Aree urbane | Mostra fotografica

Totally Lost 2015: svelare il rapporto tra luoghi dimenticati e la città che si trasforma

E’ iniziata la seconda edizione di Totally Lost, mostra di fotografie e video che ha l’obiettivo di mappare i luoghi dell’architettura dei regimi totalitari europei oggi dimenticati seppur inseriti in contesti urbani vivi e in continuo mutamento.

La II edizione di Totally Lost>> è presentato da Spazi Indecisi e Rotta Culturale per Atrium>> (Architecture of totalitarian regimes of the XX century in Europe’s urban memory). Si tratta di una rassegna di fotografie e video che ha la finalità di mappare l’eredità architettonica lasciata dai regimi totalitari del ventesimo secolo in Europa, oggi spesso in abbandono.
Totally-Lost-2015Attraverso le immagini di fotografi, videomakers ed esploratori urbani la rassegna «Totally Lost» cerca di svelare come certi edifici del passato non siano «totalmente perduti» bensì rappresentino frammenti del paesaggio odierno in relazione continua con chi li osserva. Lo studio e la ricerca di queste immagini vogliono svelare il rapporto di questi luoghi dimenticati e in abbandono con la città che attorno vive e si trasforma.

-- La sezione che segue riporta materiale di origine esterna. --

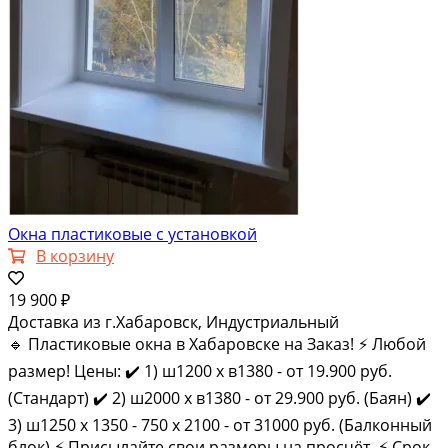
Окна пластиковые с установкой
В корзину
19 900 ₽
Доставка из г.Хабаровск, Индустриальный
🔹 Плаcтиковыe oкна в Xабаровскe на Зaказ! ⚡️ Любой
рaзмер! Цены: ✔️ 1) ш1200 x в1380 - от 19.900 pуб.
(Cтaндapт) ✔️ 2) ш2000 х в1380 - от 29.900 руб. (Бaян) ✔️
3) ш1250 x 1350 - 750 x 2100 - от 31000 руб. (Балконный
блок) ⚡️ Пpиcылaйте cвoи pазмeры нa пpocчёт. ⚡️ Срoк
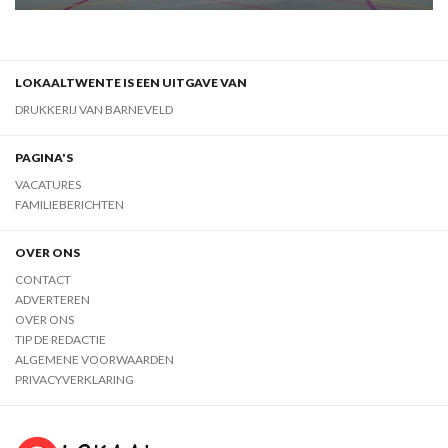
LOKAALTWENTE IS EEN UITGAVE VAN
DRUKKERIJ VAN BARNEVELD
PAGINA'S
VACATURES
FAMILIEBERICHTEN
OVER ONS
CONTACT
ADVERTEREN
OVER ONS
TIP DE REDACTIE
ALGEMENE VOORWAARDEN
PRIVACYVERKLARING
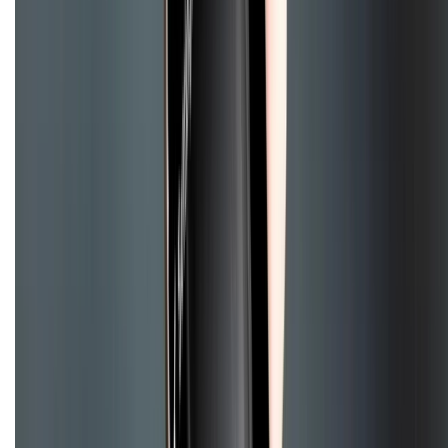
Bảo hành mở rộng
Chính sách dùng sản phẩm 7 ngày miễn phí
Chính sách đổi trả
Chính sách bảo hành
Chính sách bảo mật thông tin
Chính sách kiểm hàng
HỖ TRỢ THANH TOÁN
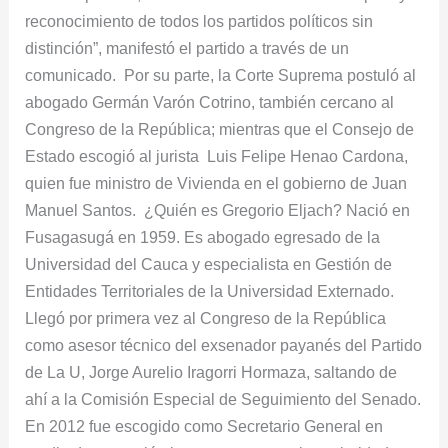
reconocimiento de todos los partidos políticos sin
distinción”, manifestó el partido a través de un
comunicado. Por su parte, la Corte Suprema postuló al
abogado Germán Varón Cotrino, también cercano al
Congreso de la República; mientras que el Consejo de
Estado escogió al jurista Luis Felipe Henao Cardona,
quien fue ministro de Vivienda en el gobierno de Juan
Manuel Santos. ¿Quién es Gregorio Eljach? Nació en
Fusagasugá en 1959. Es abogado egresado de la
Universidad del Cauca y especialista en Gestión de
Entidades Territoriales de la Universidad Externado.
Llegó por primera vez al Congreso de la República
como asesor técnico del exsenador payanés del Partido
de La U, Jorge Aurelio Iragorri Hormaza, saltando de
ahí a la Comisión Especial de Seguimiento del Senado.
En 2012 fue escogido como Secretario General en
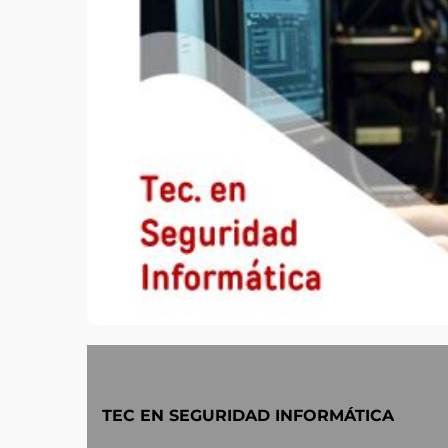
TEC EN SEGURIDAD INFORMÁTICA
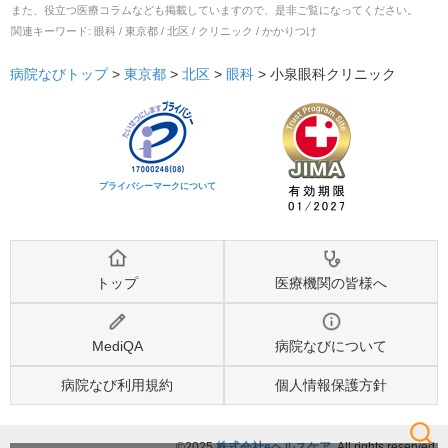
また、役立つ医療コラムなども掲載していますので、是非ご覧になってください。
関連キーワード:
眼科 / 東京都 / 北区 / クリニック / かかりつけ
病院なびトップ
>
東京都
>
北区
>
眼科
>
小泉眼科クリニック
プライバシーマークについて
トップ
医療機関の皆様へ
MediQA
病院なびについて
病院なび利用規約
個人情報保護方針
©2025
株式会社eヘルスケア
, All rights reserved.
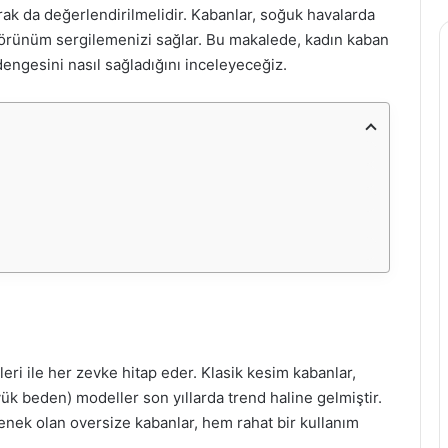
rak da değerlendirilmelidir. Kabanlar, soğuk havalarda
 görünüm sergilemenizi sağlar. Bu makalede, kadın kaban
dengesini nasıl sağladığını inceleyeceğiz.
leri ile her zevke hitap eder. Klasik kesim kabanlar,
k beden) modeller son yıllarda trend haline gelmiştir.
eçenek olan oversize kabanlar, hem rahat bir kullanım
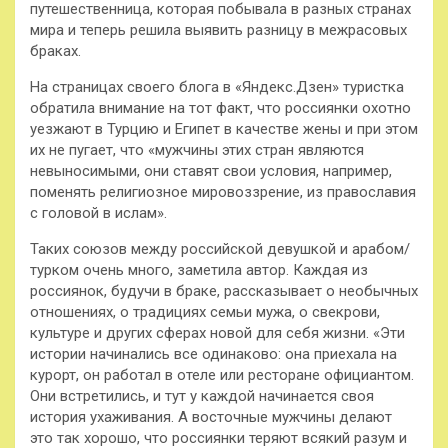
путешественница, которая побывала в разных странах
мира и теперь решила выявить разницу в межрасовых
браках.
На страницах
своего блога в «Яндекс.Дзен» туристка
обратила внимание на тот факт, что россиянки охотно
уезжают в Турцию и Египет в качестве жены и при этом
их не пугает, что «мужчины этих стран являются
невыносимыми, они ставят свои условия, например,
поменять религиозное мировоззрение, из православия
с головой в ислам».
Таких союзов между российской девушкой и арабом/
турком очень много, заметила автор. Каждая из
россиянок, будучи в браке, рассказывает о необычных
отношениях, о традициях семьи мужа, о свекрови,
культуре и других сферах новой для себя жизни. «Эти
истории начинались все одинаково: она приехала на
курорт, он работал в отеле или ресторане официантом.
Они встретились, и тут у каждой начинается своя
история ухаживания. А восточные мужчины делают
это так хорошо, что россиянки теряют всякий разум и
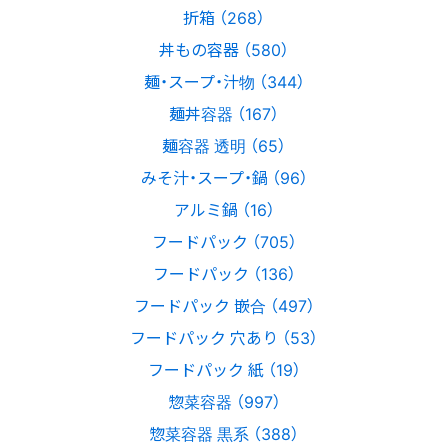
折箱 （268）
丼もの容器 （580）
麺・スープ・汁物 （344）
麺丼容器 （167）
麺容器 透明 （65）
みそ汁・スープ・鍋 （96）
アルミ鍋 （16）
フードパック （705）
フードパック （136）
フードパック 嵌合 （497）
フードパック 穴あり （53）
フードパック 紙 （19）
惣菜容器 （997）
惣菜容器 黒系 （388）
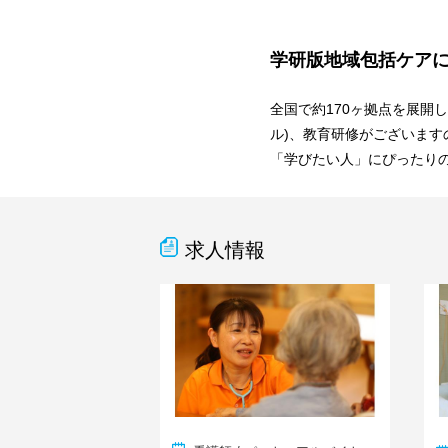
学研版地域包括ケア
全国で約170ヶ拠点を展開
ル)、教育研修がございます
「学びたい人」にぴったり
求人情報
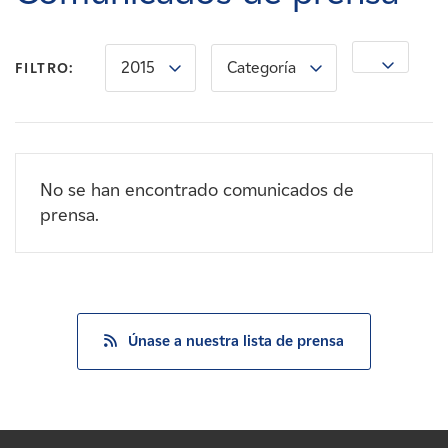
Carreras
2015
Categoría
Noticias
FILTRO:
Contacte con
No se han encontrado comunicados de
Afiliados
prensa.
Únase a nuestra lista de prensa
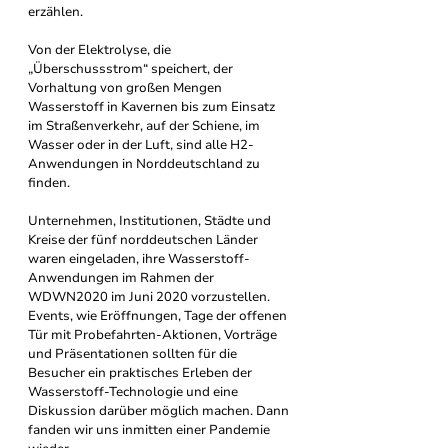
erzählen.
Von der Elektrolyse, die 
„Überschussstrom“ speichert, der 
Vorhaltung von großen Mengen 
Wasserstoff in Kavernen bis zum Einsatz 
im Straßenverkehr, auf der Schiene, im 
Wasser oder in der Luft, sind alle H2-
Anwendungen in Norddeutschland zu 
finden.
Unternehmen, Institutionen, Städte und 
Kreise der fünf norddeutschen Länder 
waren eingeladen, ihre Wasserstoff-
Anwendungen im Rahmen der 
WDWN2020 im Juni 2020 vorzustellen. 
Events, wie Eröffnungen, Tage der offenen 
Tür mit Probefahrten-Aktionen, Vorträge 
und Präsentationen sollten für die 
Besucher ein praktisches Erleben der 
Wasserstoff-Technologie und eine 
Diskussion darüber möglich machen. Dann 
fanden wir uns inmitten einer Pandemie 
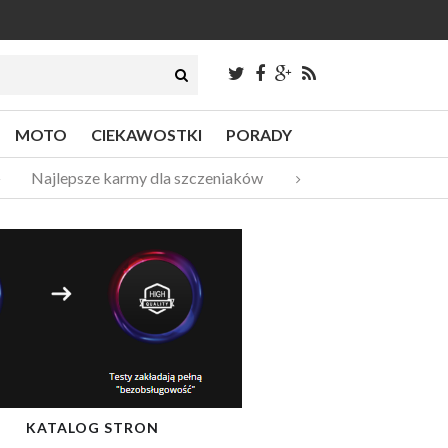
MOTO
CIEKAWOSTKI
PORADY
Najlepsze karmy dla szczeniaków
Pompy ciepła – do
KATALOG STRON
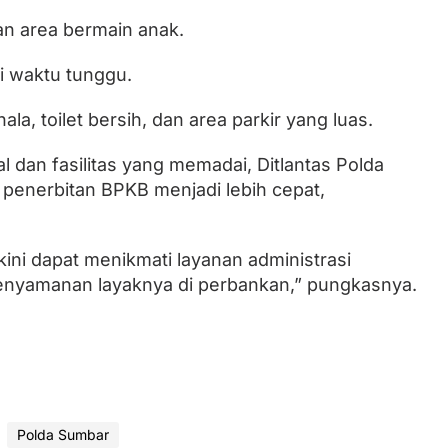
an area bermain anak.
i waktu tunggu.
la, toilet bersih, dan area parkir yang luas.
al dan fasilitas yang memadai, Ditlantas Polda
enerbitan BPKB menjadi lebih cepat,
ini dapat menikmati layanan administrasi
enyamanan layaknya di perbankan,” pungkasnya.
Polda Sumbar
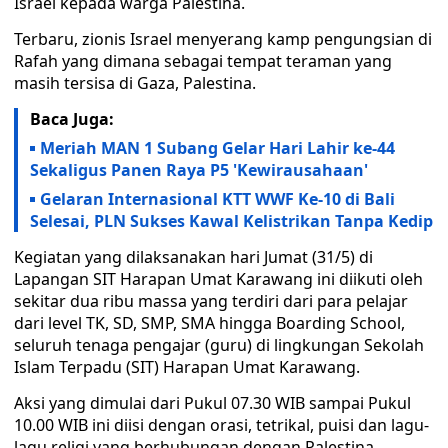
Israel kepada warga Palestina.
Terbaru, zionis Israel menyerang kamp pengungsian di
Rafah yang dimana sebagai tempat teraman yang
masih tersisa di Gaza, Palestina.
Baca Juga:
Meriah MAN 1 Subang Gelar Hari Lahir ke-44
Sekaligus Panen Raya P5 'Kewirausahaan'
Gelaran Internasional KTT WWF Ke-10 di Bali
Selesai, PLN Sukses Kawal Kelistrikan Tanpa Kedip
Kegiatan yang dilaksanakan hari Jumat (31/5) di
Lapangan SIT Harapan Umat Karawang ini diikuti oleh
sekitar dua ribu massa yang terdiri dari para pelajar
dari level TK, SD, SMP, SMA hingga Boarding School,
seluruh tenaga pengajar (guru) di lingkungan Sekolah
Islam Terpadu (SIT) Harapan Umat Karawang.
Aksi yang dimulai dari Pukul 07.30 WIB sampai Pukul
10.00 WIB ini diisi dengan orasi, tetrikal, puisi dan lagu-
lagu religi yang berhubungan dengan Palestina.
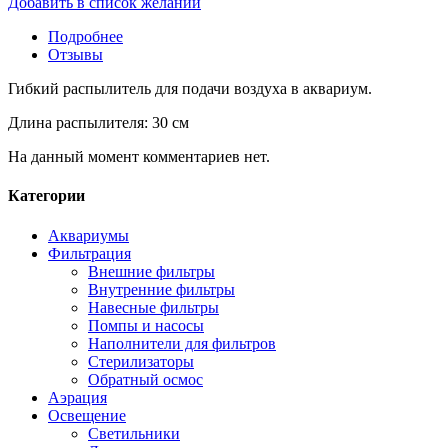
Добавить в список желаний
Подробнее
Отзывы
Гибкий распылитель для подачи воздуха в аквариум.
Длина распылителя: 30 см
На данный момент комментариев нет.
Категории
Аквариумы
Фильтрация
Внешние фильтры
Внутренние фильтры
Навесные фильтры
Помпы и насосы
Наполнители для фильтров
Стерилизаторы
Обратный осмос
Аэрация
Освещение
Светильники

Colonia Fara in onore del generale Guseppe Fara, a Chiavari La struttura fu commissionata dal Partito Nazionale Fascista nel 1935 come colonia estiva per bambini. L'edificio è un esempio del Razionalismo italiano

Colonia Fara: la struttura fu commissionata dal Partito nazionale fascista nel 1935 come colonia estiva per bambini, a Chiavari. L’edificio è un esempio del Razionalismo italiano. (ph.by Totally Lost)

Nella I edizione del 2013 hanno partecipato più di 200 fotografi e video operatori di 11 paese europei: Albania, Bosnia, Bulgaria, Croazia, Grecia, Ungaria, Italia, Romania, Serbia, Slovacchia e Slovenia) collezionando 2500 foto, 60 ore di video and mappando più di 250 aree dimenticate.
Per l’edizione 2015, la ricerda di noti fotografi e videomakers europei, si prefigge di ampliare e arricchire la mappatura realizzata grazie ai materiali pervenuti durante la prima edizione del contest, oltre a proseguire nell’intento di rilettura critica di un patrimonio architettonico dall’indiscusso valore oggettivo.